Statistics with Structured Data
Last update: 08 Dec 2024 12:14
First version: 5 February 2009
A lot of statistical theory and methods are
developed for fairly unstructred data --- each data-point is just that, a
single unarticulated point in some space. What to do when observations have
complicated internal structure?
One option: Break the structures into a collection of dependent
unstructured observations, i.e., each observation is a realization of a
non-trivial stochastic process. Examples: multivariate analysis (including its
grown-up version, graphical models),
time
series, spatial
statistics, network data analysis. Time
series and spatial statistics are much better developed than network statistics
not least because the dependency structures there are much simpler.
Directed networks give us essentially arbitrary binary relations; hypergraphs
arbitrary relational structures. This threatens (or promises) to bring up all sorts of issues from logic.

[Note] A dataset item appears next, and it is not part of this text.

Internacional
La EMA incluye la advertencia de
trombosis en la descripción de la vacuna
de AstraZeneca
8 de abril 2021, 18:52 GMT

Can one do inference on the relational structure of complex observations?
How? (Grammatical inference, for
instance? Community discovery?)
See also:
Data Mining;
Machine Learning, Statistical Inference and Induction;
Statistics on Manifolds
Recommended, big-picture:
- Lise Getoor and Ben Taskar (eds.), Introduction to Statistical Relational Learning [Official blurb, Lise's book site with more links]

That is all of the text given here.